==== THE DATA
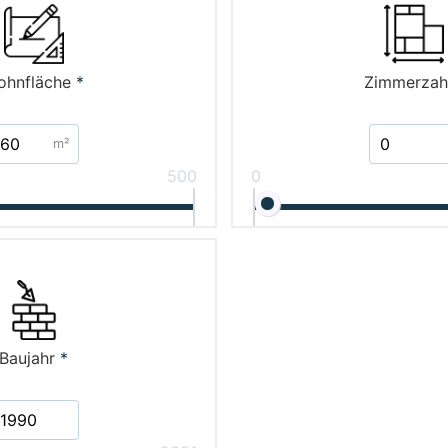
ohnfläche
*
Zimmerzah
m²
500
0
Baujahr
*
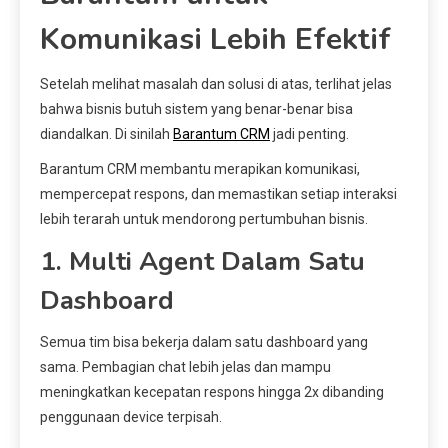
Komunikasi Lebih Efektif
Setelah melihat masalah dan solusi di atas, terlihat jelas
bahwa bisnis butuh sistem yang benar-benar bisa
diandalkan. Di sinilah
Barantum CRM
jadi penting.
Barantum CRM membantu merapikan komunikasi,
mempercepat respons, dan memastikan setiap interaksi
lebih terarah untuk mendorong pertumbuhan bisnis.
1. Multi Agent Dalam Satu
Dashboard
Semua tim bisa bekerja dalam satu dashboard yang
sama. Pembagian chat lebih jelas dan mampu
meningkatkan kecepatan respons hingga 2x dibanding
penggunaan device terpisah.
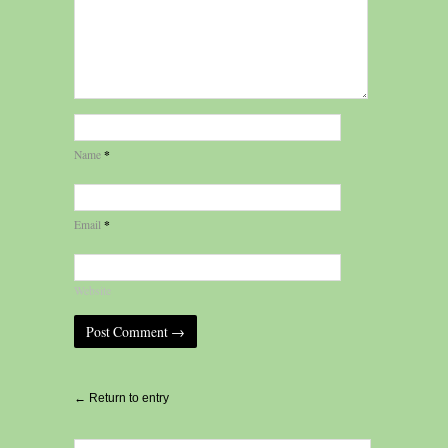
*
Name
*
Email
Website
Alternative:
← Return to entry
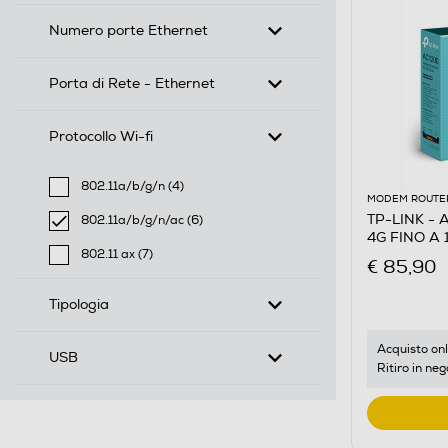
Numero porte Ethernet
Porta di Rete - Ethernet
Protocollo Wi-fi
802.11a/b/g/n (4)
MODEM ROUTE
Filtra per Protocollo Wi-fi: 802.11a/b/g/n
TP-LINK -
802.11a/b/g/n/ac (6)
4G FINO A
selected Filtro applicato per Protocollo Wi-fi: 802.11
802.11 ax (7)
€ 85,90
Filtra per Protocollo Wi-fi: 802.11 ax
Tipologia
Acquisto onl
USB
Ritiro in neg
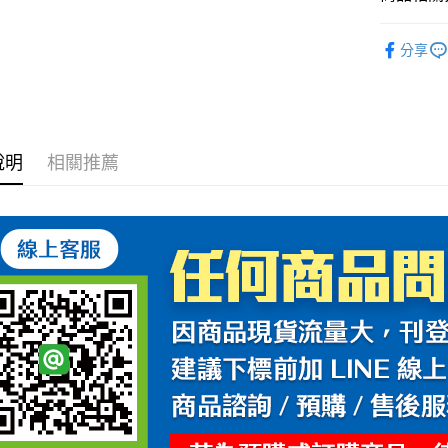
每筆NT$6
安全帽配
分享
7-11取
每筆NT$6
宅配
每筆NT$1
說明
相關推薦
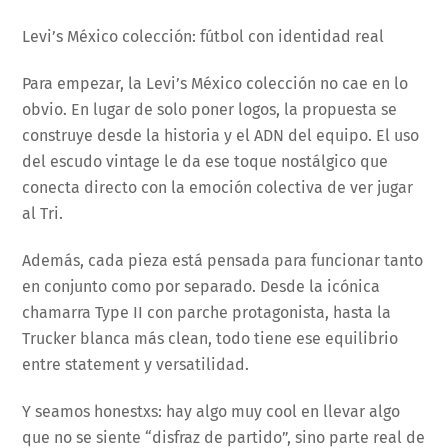
Levi’s México colección: fútbol con identidad real
Para empezar, la Levi’s México colección no cae en lo
obvio. En lugar de solo poner logos, la propuesta se
construye desde la historia y el ADN del equipo. El uso
del escudo vintage le da ese toque nostálgico que
conecta directo con la emoción colectiva de ver jugar
al Tri.
Además, cada pieza está pensada para funcionar tanto
en conjunto como por separado. Desde la icónica
chamarra Type II con parche protagonista, hasta la
Trucker blanca más clean, todo tiene ese equilibrio
entre statement y versatilidad.
Y seamos honestxs: hay algo muy cool en llevar algo
que no se siente “disfraz de partido”, sino parte real de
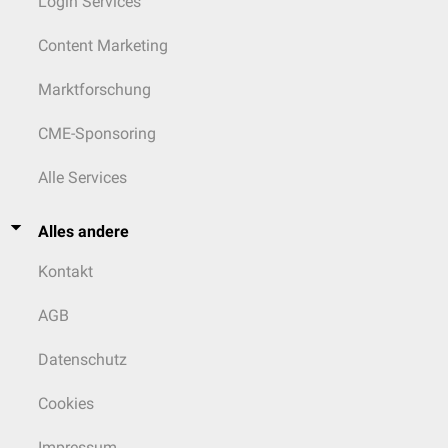
Login Services
Content Marketing
Marktforschung
CME-Sponsoring
Alle Services
Alles andere
Kontakt
AGB
Datenschutz
Cookies
Impressum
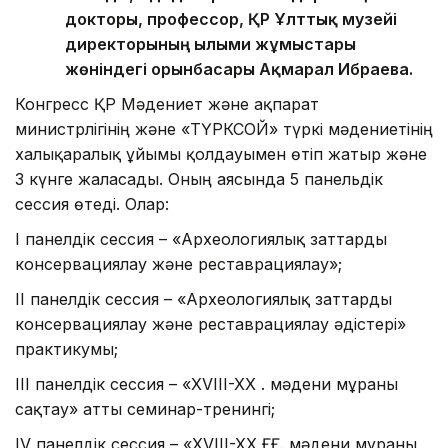
докторы, профессор, ҚР Ұлттық музейі
директорының ғылыми жұмыстары
жөніндегі орынбасары Ақмарал Ибраева.
Конгресс ҚР Мәдениет және ақпарат
министрлігінің және «ТҮРКСОЙ» түркі мәдениетінің
халықаралық ұйымы қолдауымен өтіп жатыр және
3 күнге жалғасады. Оның аясында 5 панельдік
сессия өтеді. Олар:
I панелдік сессия – «Археологиялық заттарды
консервациялау және реставрациялау»;
ІI панелдік сессия – «Археологиялық заттарды
консервациялау және реставрациялау әдістері»
практикумы;
III панелдік сессия – «XVIII-XX ғғ. мәдени мұраны
сақтау» атты семинар-тренингі;
IV панелдік сессия – «XVIII-XX ҒҒ. мәдени мұраны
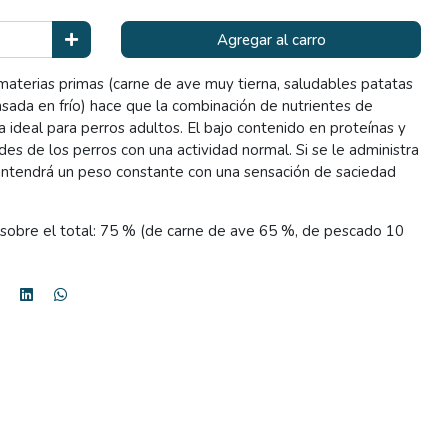
Agregar al carro
materias primas (carne de ave muy tierna, saludables patatas
nsada en frío) hace que la combinación de nutrientes de
eal para perros adultos. El bajo contenido en proteínas y
des de los perros con una actividad normal. Si se le administra
mantendrá un peso constante con una sensación de saciedad
 sobre el total: 75 % (de carne de ave 65 %, de pescado 10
========
§ **EXERCISE**: Beginning with the line containing "Alles andere" and ending with the last line of the listing above, output those lines exactly as written, without pictures.

§ **RESPONSE**:
Alles andere
Kontakt
AGB
Datenschutz
Cookies
Impressum
докторы, профессор, ҚР Ұлттық музейі
директорының ғылыми жұмыстары
жөніндегі орынбасары Ақмарал Ибраева.
Конгресс ҚР Мәдениет және ақпарат
министрлігінің және «ТҮРКСОЙ» түркі мәдениетінің
халықаралық ұйымы қолдауымен өтіп жатыр және
3 күнге жалғасады. Оның аясында 5 панельдік
сессия өтеді. Олар:
I панелдік сессия – «Археологиялық заттарды
консервациялау және реставрациялау»;
ІI панелдік сессия – «Археологиялық заттарды
консервациялау және реставрациялау әдістері»
практикумы;
III панелдік сессия – «XVIII-XX ғғ. мәдени мұраны
сақтау» атты семинар-тренингі;
IV панелдік сессия – «XVIII-XX ҒҒ. мәдени мұраны
Agregar al carro
materias primas (carne de ave muy tierna, saludables patatas
nsada en frío) hace que la combinación de nutrientes de
eal para perros adultos. El bajo contenido en proteínas y
des de los perros con una actividad normal. Si se le administra
mantendrá un peso constante con una sensación de saciedad
 sobre el total: 75 % (de carne de ave 65 %, de pescado 10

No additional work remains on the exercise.